Copy out the listing in full, exactly as written, but not its pictures.
● ● ● ● ●
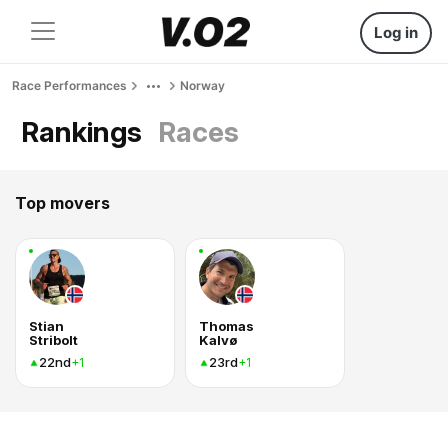
Log in
Race Performances
Norway
Rankings
Races
Top movers
Stian
Thomas
Stribolt
Kalvø
22nd
23rd
+1
+1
● ● ● ● ●
## WRITTEN ANSWER
Log in
Race Performances
Norway
Rankings
Races
Top movers
Stian
Thomas
Stribolt
Kalvø
22nd
23rd
+1
+1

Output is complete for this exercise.